The new direct tax slabs may, on the surface, appear disappointing to a middle-class expecting tax cuts. However, I expect it should kick-start the soft transition to a simpler direct tax regime aimed at increasing tax compliance through lower overall taxes and a simplified filing process while minimising the short-term pain of transition for the populace. Tangentially, the removal of tax benefits on investments is likely to impact inflows for insurance companies in a country like India, where often tax exemptions and deductions drive investment and insurance choices for the middle-class.
The Finance Minister has also used this opportunity to introduce the Direct Tax Vivad se Vishwas Bill, to address the approximately ₹8.65 lakh cases and appeals that are collectively pending in the Income Tax Appellate Tribunal and the courts, totalling to a disputed amount of ₹9.32 lakh crore.
Such a large number of disputes, coupled with a long resolution cycle and an extremely low success rate of litigation for the government (estimates put it at close to 10 per cent), means ongoing litigation serves no gainful purpose for either the tax department or businesses involved in these disputes.
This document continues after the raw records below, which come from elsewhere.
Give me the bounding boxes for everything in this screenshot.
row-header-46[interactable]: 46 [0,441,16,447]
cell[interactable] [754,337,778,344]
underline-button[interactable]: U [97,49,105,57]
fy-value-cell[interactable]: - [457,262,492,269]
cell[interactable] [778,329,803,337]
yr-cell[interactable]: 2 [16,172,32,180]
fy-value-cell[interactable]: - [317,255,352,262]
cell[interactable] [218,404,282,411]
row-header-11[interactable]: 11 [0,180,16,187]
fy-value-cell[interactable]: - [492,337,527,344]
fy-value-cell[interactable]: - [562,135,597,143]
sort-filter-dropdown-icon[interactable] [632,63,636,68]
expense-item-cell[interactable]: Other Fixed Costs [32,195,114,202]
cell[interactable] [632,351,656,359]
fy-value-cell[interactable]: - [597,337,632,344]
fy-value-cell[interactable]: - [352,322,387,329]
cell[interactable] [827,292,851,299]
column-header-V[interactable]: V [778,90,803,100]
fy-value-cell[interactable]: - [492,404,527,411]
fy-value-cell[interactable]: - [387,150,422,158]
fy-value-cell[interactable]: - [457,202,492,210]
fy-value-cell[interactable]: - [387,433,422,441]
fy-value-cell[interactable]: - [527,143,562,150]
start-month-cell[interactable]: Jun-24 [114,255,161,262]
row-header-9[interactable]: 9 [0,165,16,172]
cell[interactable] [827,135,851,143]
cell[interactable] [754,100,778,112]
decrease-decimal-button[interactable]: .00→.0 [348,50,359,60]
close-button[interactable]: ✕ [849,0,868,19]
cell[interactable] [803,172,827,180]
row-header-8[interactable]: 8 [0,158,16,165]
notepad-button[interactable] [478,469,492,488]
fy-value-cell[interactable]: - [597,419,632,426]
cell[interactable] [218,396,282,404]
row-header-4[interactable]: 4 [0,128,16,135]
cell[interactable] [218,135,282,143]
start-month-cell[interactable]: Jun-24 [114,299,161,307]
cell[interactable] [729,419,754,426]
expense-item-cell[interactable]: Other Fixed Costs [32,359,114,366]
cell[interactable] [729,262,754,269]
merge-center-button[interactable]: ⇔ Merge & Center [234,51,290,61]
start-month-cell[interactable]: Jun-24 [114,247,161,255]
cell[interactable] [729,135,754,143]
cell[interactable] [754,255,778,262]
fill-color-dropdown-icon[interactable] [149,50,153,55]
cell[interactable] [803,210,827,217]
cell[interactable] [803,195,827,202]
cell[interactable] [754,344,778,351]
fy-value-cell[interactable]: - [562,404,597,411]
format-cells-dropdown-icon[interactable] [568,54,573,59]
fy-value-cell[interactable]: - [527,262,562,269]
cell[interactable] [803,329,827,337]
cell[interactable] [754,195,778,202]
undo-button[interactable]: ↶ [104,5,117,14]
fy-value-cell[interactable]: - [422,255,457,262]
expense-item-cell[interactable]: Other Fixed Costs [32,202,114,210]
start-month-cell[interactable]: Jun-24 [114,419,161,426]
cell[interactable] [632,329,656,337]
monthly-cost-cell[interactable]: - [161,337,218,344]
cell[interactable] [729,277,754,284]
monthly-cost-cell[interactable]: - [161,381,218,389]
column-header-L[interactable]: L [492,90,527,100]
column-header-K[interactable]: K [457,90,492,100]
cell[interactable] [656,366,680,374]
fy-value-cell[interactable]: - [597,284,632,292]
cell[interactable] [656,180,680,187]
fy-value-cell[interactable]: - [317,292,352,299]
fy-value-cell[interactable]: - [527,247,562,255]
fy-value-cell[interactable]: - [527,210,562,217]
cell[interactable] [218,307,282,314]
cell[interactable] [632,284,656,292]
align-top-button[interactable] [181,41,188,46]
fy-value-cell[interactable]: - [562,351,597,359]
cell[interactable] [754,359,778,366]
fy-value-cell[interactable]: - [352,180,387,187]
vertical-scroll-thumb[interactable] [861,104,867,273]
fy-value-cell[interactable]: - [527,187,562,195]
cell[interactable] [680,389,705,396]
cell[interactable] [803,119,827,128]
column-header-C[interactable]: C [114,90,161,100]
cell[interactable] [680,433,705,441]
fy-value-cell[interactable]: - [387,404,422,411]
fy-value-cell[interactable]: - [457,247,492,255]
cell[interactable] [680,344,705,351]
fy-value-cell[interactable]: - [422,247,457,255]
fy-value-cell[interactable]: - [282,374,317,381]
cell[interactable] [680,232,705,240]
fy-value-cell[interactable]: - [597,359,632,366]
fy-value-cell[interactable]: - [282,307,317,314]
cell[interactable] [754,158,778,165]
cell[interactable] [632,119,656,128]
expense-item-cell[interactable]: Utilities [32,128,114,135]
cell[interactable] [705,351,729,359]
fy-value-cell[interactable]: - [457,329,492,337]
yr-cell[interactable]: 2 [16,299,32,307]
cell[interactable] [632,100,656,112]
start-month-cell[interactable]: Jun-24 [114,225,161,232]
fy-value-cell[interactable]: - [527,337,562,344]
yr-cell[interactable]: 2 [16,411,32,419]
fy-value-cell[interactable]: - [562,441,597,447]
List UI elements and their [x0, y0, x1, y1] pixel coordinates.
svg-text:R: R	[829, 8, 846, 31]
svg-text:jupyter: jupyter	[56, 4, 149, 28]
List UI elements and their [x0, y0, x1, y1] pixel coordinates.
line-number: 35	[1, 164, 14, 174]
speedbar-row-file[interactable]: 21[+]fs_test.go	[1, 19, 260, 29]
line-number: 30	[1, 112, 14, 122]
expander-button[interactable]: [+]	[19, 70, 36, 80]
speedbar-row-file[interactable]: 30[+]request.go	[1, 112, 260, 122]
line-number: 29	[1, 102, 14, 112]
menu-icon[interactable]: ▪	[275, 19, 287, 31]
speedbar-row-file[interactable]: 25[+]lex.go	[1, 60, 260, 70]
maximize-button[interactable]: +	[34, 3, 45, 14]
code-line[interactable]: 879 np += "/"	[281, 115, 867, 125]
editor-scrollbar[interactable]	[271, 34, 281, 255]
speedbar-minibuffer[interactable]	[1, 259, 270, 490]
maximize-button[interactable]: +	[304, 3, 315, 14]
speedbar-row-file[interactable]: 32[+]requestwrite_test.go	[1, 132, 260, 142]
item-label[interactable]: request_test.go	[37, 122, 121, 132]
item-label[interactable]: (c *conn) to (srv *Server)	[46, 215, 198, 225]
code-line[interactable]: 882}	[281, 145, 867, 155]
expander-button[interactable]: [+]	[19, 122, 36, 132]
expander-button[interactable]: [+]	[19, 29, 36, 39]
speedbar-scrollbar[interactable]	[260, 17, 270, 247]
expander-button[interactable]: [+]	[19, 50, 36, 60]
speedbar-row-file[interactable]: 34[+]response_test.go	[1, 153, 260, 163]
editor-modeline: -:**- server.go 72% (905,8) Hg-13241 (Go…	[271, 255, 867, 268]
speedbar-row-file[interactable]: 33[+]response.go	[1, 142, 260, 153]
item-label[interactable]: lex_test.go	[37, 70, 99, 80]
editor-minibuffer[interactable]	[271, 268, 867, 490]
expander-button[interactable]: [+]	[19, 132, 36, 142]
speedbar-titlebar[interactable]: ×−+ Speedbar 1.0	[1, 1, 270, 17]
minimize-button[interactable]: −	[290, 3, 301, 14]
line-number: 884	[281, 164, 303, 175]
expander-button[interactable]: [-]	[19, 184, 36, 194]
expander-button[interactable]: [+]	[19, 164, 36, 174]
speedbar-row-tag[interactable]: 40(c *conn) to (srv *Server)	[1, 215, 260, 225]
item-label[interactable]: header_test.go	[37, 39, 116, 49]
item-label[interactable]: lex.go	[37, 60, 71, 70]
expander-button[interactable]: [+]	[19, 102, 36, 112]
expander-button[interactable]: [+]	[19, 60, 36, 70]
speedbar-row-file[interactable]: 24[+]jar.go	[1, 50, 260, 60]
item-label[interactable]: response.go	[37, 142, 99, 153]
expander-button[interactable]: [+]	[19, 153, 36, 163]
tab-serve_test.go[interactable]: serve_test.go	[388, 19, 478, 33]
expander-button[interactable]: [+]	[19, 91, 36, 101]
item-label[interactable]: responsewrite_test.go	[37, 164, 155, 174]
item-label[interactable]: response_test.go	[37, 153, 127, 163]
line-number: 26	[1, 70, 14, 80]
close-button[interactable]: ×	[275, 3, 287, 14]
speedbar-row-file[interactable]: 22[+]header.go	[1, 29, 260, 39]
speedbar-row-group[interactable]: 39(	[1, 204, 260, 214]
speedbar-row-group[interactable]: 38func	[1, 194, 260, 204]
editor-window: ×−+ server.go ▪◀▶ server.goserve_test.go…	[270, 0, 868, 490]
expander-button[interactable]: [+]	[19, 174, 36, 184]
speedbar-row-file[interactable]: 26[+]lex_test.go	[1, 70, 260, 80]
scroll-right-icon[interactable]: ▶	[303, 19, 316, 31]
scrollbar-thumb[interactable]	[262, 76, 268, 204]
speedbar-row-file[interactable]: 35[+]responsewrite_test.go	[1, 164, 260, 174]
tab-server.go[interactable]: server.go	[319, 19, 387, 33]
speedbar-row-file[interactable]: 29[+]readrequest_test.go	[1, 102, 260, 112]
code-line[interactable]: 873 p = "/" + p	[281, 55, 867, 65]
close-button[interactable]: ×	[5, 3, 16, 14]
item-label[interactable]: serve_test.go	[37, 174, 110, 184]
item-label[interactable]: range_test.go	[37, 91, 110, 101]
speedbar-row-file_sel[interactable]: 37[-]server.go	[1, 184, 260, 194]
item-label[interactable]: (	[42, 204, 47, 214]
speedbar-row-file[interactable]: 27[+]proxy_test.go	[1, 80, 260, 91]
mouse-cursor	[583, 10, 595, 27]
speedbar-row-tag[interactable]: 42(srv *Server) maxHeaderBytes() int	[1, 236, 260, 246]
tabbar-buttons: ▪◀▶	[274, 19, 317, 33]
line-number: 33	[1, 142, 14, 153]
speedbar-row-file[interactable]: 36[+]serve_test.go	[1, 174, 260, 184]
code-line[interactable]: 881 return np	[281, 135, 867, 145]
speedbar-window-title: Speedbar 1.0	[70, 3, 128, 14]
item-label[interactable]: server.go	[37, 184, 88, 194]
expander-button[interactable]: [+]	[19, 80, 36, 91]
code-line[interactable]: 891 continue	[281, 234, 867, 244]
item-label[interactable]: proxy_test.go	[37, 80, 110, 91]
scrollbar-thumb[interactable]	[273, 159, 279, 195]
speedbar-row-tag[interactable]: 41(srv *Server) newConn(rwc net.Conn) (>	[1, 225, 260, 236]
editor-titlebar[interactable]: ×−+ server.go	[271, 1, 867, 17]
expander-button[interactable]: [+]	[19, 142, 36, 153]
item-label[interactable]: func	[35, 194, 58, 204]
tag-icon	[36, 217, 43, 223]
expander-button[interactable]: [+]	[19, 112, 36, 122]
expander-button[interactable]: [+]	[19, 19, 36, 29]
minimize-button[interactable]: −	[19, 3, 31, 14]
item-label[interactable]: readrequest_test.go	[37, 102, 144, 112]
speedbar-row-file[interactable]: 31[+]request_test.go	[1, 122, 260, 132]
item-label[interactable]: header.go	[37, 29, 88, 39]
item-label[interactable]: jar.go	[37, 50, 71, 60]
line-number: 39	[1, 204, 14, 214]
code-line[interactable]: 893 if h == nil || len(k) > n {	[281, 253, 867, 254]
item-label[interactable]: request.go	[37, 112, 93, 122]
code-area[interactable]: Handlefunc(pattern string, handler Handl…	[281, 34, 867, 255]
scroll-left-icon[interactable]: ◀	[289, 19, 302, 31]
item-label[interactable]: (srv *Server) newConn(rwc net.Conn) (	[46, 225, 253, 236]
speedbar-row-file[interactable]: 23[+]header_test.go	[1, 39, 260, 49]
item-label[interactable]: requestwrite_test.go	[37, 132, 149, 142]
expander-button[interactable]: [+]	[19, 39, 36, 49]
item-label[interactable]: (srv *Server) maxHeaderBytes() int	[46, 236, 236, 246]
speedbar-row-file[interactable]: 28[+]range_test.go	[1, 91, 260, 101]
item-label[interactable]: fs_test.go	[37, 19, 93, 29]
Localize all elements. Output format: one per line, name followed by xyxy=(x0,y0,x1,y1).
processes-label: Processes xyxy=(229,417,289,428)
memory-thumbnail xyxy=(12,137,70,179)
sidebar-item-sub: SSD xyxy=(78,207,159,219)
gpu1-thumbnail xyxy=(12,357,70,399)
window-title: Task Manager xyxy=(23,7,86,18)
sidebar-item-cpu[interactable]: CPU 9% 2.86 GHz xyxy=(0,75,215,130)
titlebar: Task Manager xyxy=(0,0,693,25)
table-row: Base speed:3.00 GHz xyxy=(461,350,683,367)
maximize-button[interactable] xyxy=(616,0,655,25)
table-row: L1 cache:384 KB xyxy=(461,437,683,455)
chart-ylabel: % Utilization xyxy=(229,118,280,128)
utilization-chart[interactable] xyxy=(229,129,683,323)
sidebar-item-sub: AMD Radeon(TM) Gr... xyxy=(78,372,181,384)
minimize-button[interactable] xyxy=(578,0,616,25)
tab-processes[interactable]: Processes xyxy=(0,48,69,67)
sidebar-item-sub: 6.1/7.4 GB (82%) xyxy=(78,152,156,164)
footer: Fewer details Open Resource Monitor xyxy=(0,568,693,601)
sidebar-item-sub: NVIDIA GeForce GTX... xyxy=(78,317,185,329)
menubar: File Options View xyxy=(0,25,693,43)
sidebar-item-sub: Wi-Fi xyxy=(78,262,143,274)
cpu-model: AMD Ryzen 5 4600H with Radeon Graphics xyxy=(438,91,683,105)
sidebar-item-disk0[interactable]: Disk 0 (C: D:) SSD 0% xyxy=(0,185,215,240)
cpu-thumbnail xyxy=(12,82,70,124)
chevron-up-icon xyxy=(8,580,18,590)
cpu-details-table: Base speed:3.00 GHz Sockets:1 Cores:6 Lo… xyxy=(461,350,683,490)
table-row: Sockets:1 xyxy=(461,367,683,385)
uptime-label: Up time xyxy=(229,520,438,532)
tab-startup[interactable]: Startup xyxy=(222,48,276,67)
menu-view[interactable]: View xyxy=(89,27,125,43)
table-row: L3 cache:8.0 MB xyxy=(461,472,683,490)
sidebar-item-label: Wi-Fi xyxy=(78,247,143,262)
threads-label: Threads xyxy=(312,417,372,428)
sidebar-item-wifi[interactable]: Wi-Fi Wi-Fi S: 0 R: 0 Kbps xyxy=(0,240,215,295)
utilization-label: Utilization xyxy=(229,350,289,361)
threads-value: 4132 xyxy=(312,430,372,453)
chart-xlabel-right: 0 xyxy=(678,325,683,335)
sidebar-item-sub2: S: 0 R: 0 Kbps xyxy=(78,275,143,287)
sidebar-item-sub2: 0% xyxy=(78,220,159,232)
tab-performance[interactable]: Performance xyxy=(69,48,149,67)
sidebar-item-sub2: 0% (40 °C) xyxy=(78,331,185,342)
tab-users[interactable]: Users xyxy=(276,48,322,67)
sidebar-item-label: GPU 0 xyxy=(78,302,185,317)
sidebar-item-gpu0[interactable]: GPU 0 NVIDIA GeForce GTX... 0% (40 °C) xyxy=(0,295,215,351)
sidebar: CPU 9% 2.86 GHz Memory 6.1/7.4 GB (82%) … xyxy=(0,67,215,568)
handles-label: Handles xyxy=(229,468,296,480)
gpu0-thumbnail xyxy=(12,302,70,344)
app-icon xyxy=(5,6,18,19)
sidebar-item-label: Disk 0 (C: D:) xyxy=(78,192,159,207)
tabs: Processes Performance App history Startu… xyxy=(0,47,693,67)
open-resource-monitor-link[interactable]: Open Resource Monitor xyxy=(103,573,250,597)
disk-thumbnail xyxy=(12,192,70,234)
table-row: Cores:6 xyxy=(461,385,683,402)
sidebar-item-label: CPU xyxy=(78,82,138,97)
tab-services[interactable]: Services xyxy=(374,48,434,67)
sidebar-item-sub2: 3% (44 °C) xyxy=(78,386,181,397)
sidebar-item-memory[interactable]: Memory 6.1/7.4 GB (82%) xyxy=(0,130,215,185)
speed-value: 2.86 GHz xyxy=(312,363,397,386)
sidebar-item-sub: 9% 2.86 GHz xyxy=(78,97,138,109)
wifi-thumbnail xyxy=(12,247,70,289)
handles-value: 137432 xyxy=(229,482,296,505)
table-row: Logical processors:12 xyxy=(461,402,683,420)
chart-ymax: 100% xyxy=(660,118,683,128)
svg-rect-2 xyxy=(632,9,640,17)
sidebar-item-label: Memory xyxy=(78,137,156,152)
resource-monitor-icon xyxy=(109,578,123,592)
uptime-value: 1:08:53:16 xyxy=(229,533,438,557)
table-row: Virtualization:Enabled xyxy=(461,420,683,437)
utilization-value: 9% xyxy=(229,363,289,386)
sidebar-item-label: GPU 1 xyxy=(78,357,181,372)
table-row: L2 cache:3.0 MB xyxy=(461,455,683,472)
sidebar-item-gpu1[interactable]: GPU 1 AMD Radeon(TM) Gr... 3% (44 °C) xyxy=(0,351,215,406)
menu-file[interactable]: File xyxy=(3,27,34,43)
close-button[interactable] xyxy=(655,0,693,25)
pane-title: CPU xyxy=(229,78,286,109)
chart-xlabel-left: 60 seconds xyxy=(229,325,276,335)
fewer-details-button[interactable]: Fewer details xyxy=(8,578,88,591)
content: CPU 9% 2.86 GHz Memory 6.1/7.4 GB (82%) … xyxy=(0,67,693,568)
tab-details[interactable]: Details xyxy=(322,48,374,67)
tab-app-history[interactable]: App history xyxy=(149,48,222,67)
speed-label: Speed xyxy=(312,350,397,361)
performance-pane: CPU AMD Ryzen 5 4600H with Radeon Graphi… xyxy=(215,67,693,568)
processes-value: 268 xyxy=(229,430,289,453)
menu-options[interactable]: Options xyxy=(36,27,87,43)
In such cases, businesses need to continue to make provisions for potential tax liabilities for such disputes, till a resolution is achieved.
The Centre has used this scheme as an opportunity to bring certainty to such businesses facing tax disputes. An initiative for the one-time settlement of a pending litigation, whose tax demands are locked in dispute in multiple forums, is that one can pay due taxes by March 31, 2020, and get a complete waiver on interest and penalty. A back of the envelope calculation shows that this scheme could net the government upwards of ₹2 lakh crore, the equivalent of a third of the fiscal deficit target for 2019-20. Doing so would also act as a mini-stimulus for many small and medium-sized businesses.